> _Records shown_
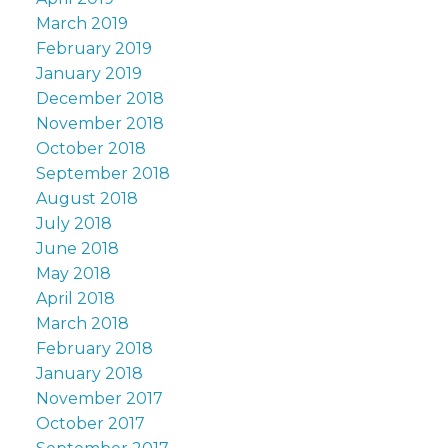
March 2019
February 2019
January 2019
December 2018
November 2018
October 2018
September 2018
August 2018
July 2018
June 2018
May 2018
April 2018
March 2018
February 2018
January 2018
November 2017
October 2017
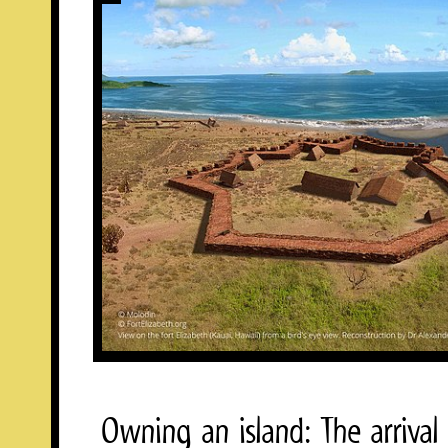
Owning an island: The arrival 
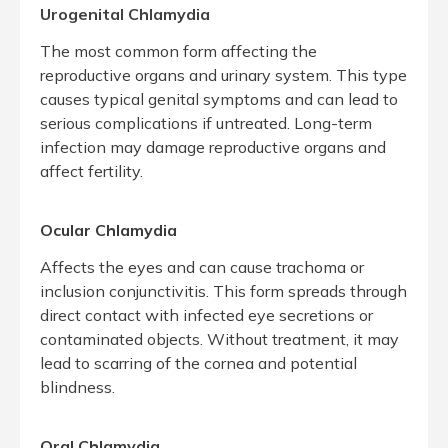
Urogenital Chlamydia
The most common form affecting the
reproductive organs and urinary system. This type
causes typical genital symptoms and can lead to
serious complications if untreated. Long-term
infection may damage reproductive organs and
affect fertility.
Ocular Chlamydia
Affects the eyes and can cause trachoma or
inclusion conjunctivitis. This form spreads through
direct contact with infected eye secretions or
contaminated objects. Without treatment, it may
lead to scarring of the cornea and potential
blindness.
Oral Chlamydia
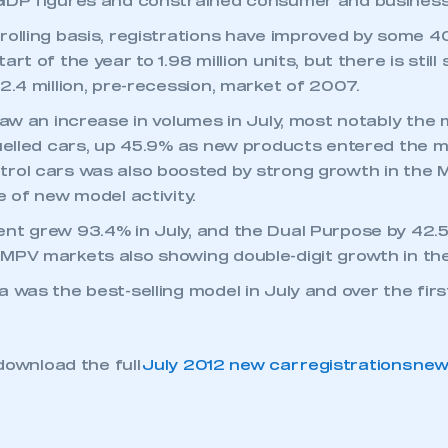
 GDP figures and constrained consumer and business
rolling basis, registrations have improved by some 4
art of the year to 1.98 million units, but there is sti
2.4 million, pre-recession, market of 2007.
saw an increase in volumes in July, most notably the 
fuelled cars, up 45.9% as new products entered the 
rol cars was also boosted by strong growth in the 
e of new model activity.
nt grew 93.4% in July, and the Dual Purpose by 42.5
MPV markets also showing double-digit growth in th
a was the best-selling model in July and over the fi
download the full
July 2012 new car registrations ne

> _Work request_
Leaving out the pictures, please output the lines in the entries above from the one with "January 2019" through the one with "GDP figures and", exactly as they are.

> _Result of the exercise_
January 2019
December 2018
November 2018
October 2018
September 2018
August 2018
July 2018
June 2018
May 2018
April 2018
March 2018
February 2018
January 2018
November 2017
October 2017
Owning an island: The arrival 
Urogenital Chlamydia
The most common form affecting the
reproductive organs and urinary system. This type
causes typical genital symptoms and can lead to
serious complications if untreated. Long-term
infection may damage reproductive organs and
affect fertility.
Ocular Chlamydia
Affects the eyes and can cause trachoma or
inclusion conjunctivitis. This form spreads through
direct contact with infected eye secretions or
contaminated objects. Without treatment, it may
lead to scarring of the cornea and potential
blindness.
Oral Chlamydia
 GDP figures and constrained consumer and business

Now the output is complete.